Task directions:
Leaving out the pictures, reproduce each record exactly and in full.

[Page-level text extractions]
- - - -

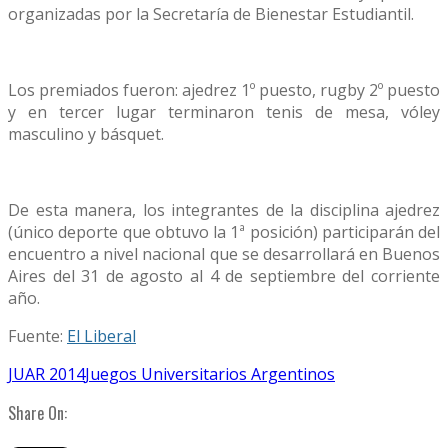
organizadas por la Secretaría de Bienestar Estudiantil.
Los premiados fueron: ajedrez 1º puesto, rugby 2º puesto
y en tercer lugar terminaron tenis de mesa, vóley
masculino y básquet.
De esta manera, los integrantes de la disciplina ajedrez
(único deporte que obtuvo la 1ª posición) participarán del
encuentro a nivel nacional que se desarrollará en Buenos
Aires del 31 de agosto al 4 de septiembre del corriente
año.
Fuente:
El Liberal
JUAR 2014
Juegos Universitarios Argentinos
Share On:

- - - -

Written response:
organizadas por la Secretaría de Bienestar Estudiantil.
Los premiados fueron: ajedrez 1º puesto, rugby 2º puesto
y en tercer lugar terminaron tenis de mesa, vóley
masculino y básquet.
De esta manera, los integrantes de la disciplina ajedrez
(único deporte que obtuvo la 1ª posición) participarán del
encuentro a nivel nacional que se desarrollará en Buenos
Aires del 31 de agosto al 4 de septiembre del corriente
año.
Fuente:
El Liberal
JUAR 2014
Juegos Universitarios Argentinos
Share On:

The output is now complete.